The company said it was not considering a self-service lettings launch for the time being but Gonsalves said: “We will be considering it in the future.”
Belvoir, traditionally a lettings-only company, said that its business now splits 81:19 in favour of lettings, but that sales are growing, with 100 out of the 171 Belvoir franchisees trained and able to handle sales.
As well as the Belvoir franchisees, there are 32 Newton Fallowell franchisees, ten Goodchild and 87 Northwood – the acquisition made in June last year.
In the first six months of this year, Gonsalves and group chairman, Belvoir founder Mike Goddard, said that the focus had been on helping franchisees make their own acquisitions. Gonsalves said that there had been 12 so far this year, and he expects a similar number in the second half of the year.

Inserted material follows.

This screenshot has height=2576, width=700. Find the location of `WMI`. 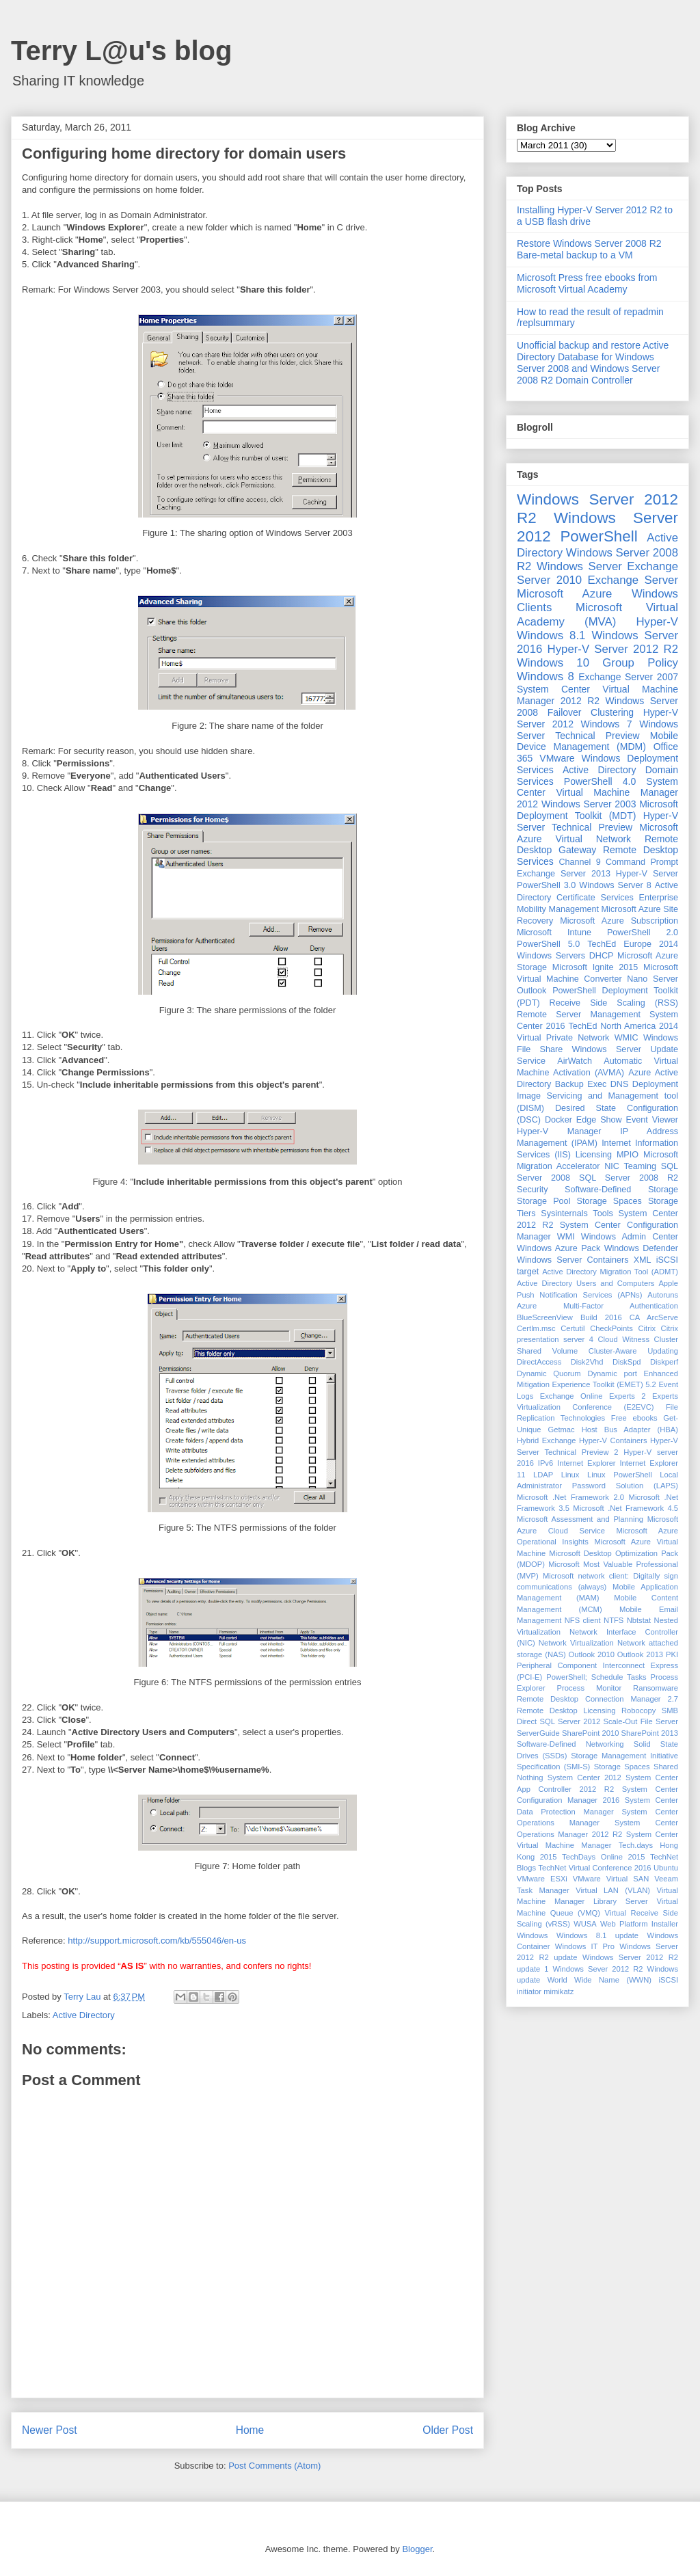

WMI is located at coordinates (566, 1237).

Gonsalves said: “The group has been focused on meeting our franchisees’ entrepreneurial growth ambitions and putting them in the very best possible position to maximise their market share within their territory.
“Our franchisees have embraced the opportunity to develop their business under our Assisted Acquisitions programme, many of them doubling the size of their business overnight, and from offering additional services such as property sales and financial services.”
The very strong interim results for the six months to the end of June show group revenue up 15% to £4,921,000, with a 47% increase in management service fees – what the franchisees pay to head office – to £3,796,000.
There was a 62% rise in pre-tax profits to £1,731,000 in the first six months of this year, up from £1,071,000 in the same period last year.
Seven new franchisees joined the group, and five existing territories were re-sold.
Gonsalves and Goddard told EYE that despite challenging conditions in both sales and lettings, business is still thriving. The number of properties under management has grown to 57,637, and Goddard said that despite a harsher tax regime for landlords, “We are not seeing landlords selling up. There is no mass exit by landlords, and indeed we are not seeing any exit.”
Gonsalves said that the company will continue to encourage its franchisees to expand by acquisition, and said that the company itself remains “very acquisitive” in a consolidating market.